Downstream integration
Refract produces a deterministic event stream. Downstream systems consume that stream to interpret what the changes mean for their domain.
Integration surfaces
1. Structured events via CLI
# Export events as NDJSON
refract export "Bitcoin" --format ndjson > bitcoin-events.jsonl
# Export as ObservationReport with Merkle root
refract analyze "Bitcoin" --report > bitcoin-report.json
Each event carries schemaVersion, FactProvenance (analyzer, version, parameters), and an eventId (deterministic content hash).
2. SDK events via adapter
import { buildStructuredEvents, EVENT_SCHEMA_VERSION } from "@refract-org/evidence-graph";
import { sectionDiffer, citationTracker, detectEditClusters } from "@refract-org/analyzers";
const events = buildStructuredEvents(revisions);
// Each event has schemaVersion, FactProvenance with version, parameters
3. FactProvenance for auditability
Every event's deterministicFacts[0].provenance includes:
{
"analyzer": "section-differ",
"version": "0.4.0",
"parameters": { "similarityThreshold": 0.8 }
}
When a consumer overrides a threshold, the effective value is in parameters.
4. Schema versioning
Every event carries schemaVersion matching EVENT_SCHEMA_VERSION. This prevents silent invalidation of historical observations when EventType gains new members.
5. Config version pinning
AnalyzerConfig.$version is pinned from the CLI version. Downstream systems can prove which configuration was used for a given run.
refract analyze "Bitcoin" --similarity 0.85
# config.$version = "0.5.1"
# config.section.similarityThreshold = 0.85
6. ObservationReport for chain-of-custody
{
"pageTitle": "Bitcoin",
"observedAt": "2026-05-15T10:00:00Z",
"revisionRange": { "from": 100, "to": 200 },
"merkleRoot": "a1b2c3d4...",
"eventCount": 47,
"analyzerVersion": "0.5.1"
}
The Merkle root is from the replay manifest. A downstream system can verify events match the observation.
Baseline superiority validation
When validating an integrated signal, supply a Refract event summary to computeBaselineSuperiority(). The function adds Refract-derived baselines (revert count, citation flux, edit clusters) that the signal must outperform.

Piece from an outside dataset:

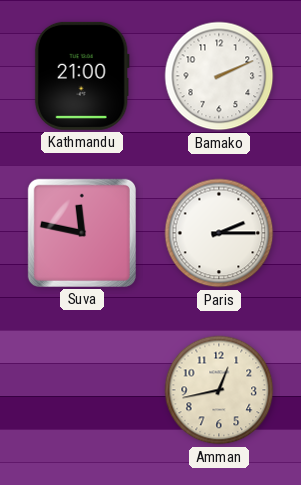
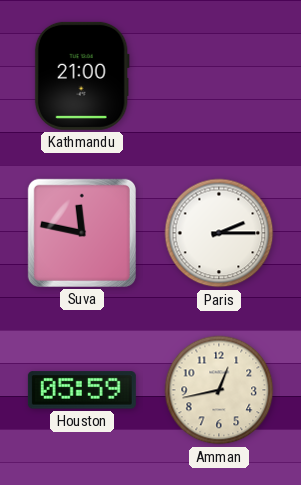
Bamako: 2:11 -> none
Houston: none -> 05:59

const result = computeBaselineSuperiority({
integratedLeadTimeDays: signal.leadTimeDays,
mentionCount: snapshot.metrics.mentionCount,
revertCount: snapshot.metrics.revertCount,
refractEventSummary: { totalEvents: 47, revertCount: 12 },
});
Principle
Refract's event stream is purely mechanical. All interpretation happens downstream. Refract provides the deterministic record; the consumer provides the judgment.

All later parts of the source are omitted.